*What you have to do:*
Word for word, retype the lines from the one containing "短い距離で測るので、セットバック距" to the one containing "Papierová plachta dvojvrstvová 60cm x 50" below, keeping both end lines and dropping the pictures.

*Study material:*
============================================================

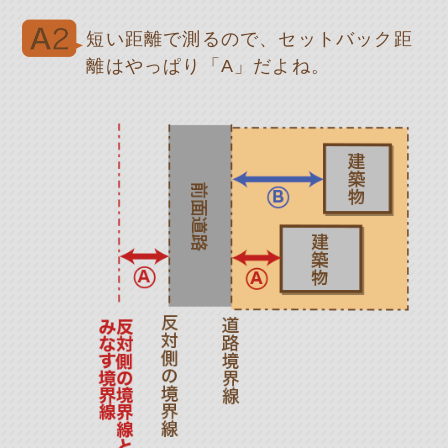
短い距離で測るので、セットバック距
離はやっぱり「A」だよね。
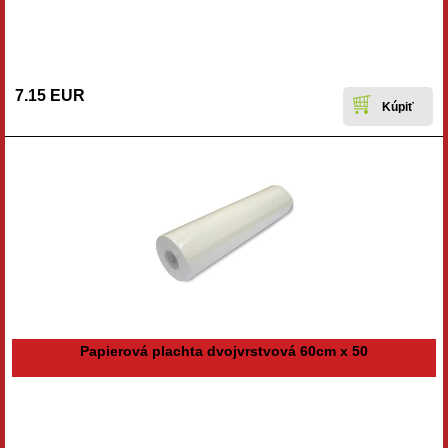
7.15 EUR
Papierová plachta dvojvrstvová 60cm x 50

============================================================

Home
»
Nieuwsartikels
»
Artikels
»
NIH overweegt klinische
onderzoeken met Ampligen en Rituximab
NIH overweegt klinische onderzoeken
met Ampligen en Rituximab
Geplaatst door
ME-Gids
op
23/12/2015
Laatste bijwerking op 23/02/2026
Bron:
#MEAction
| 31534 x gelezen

============================================================

*Answer for this exercise:*
短い距離で測るので、セットバック距
離はやっぱり「A」だよね。
7.15 EUR
Papierová plachta dvojvrstvová 60cm x 50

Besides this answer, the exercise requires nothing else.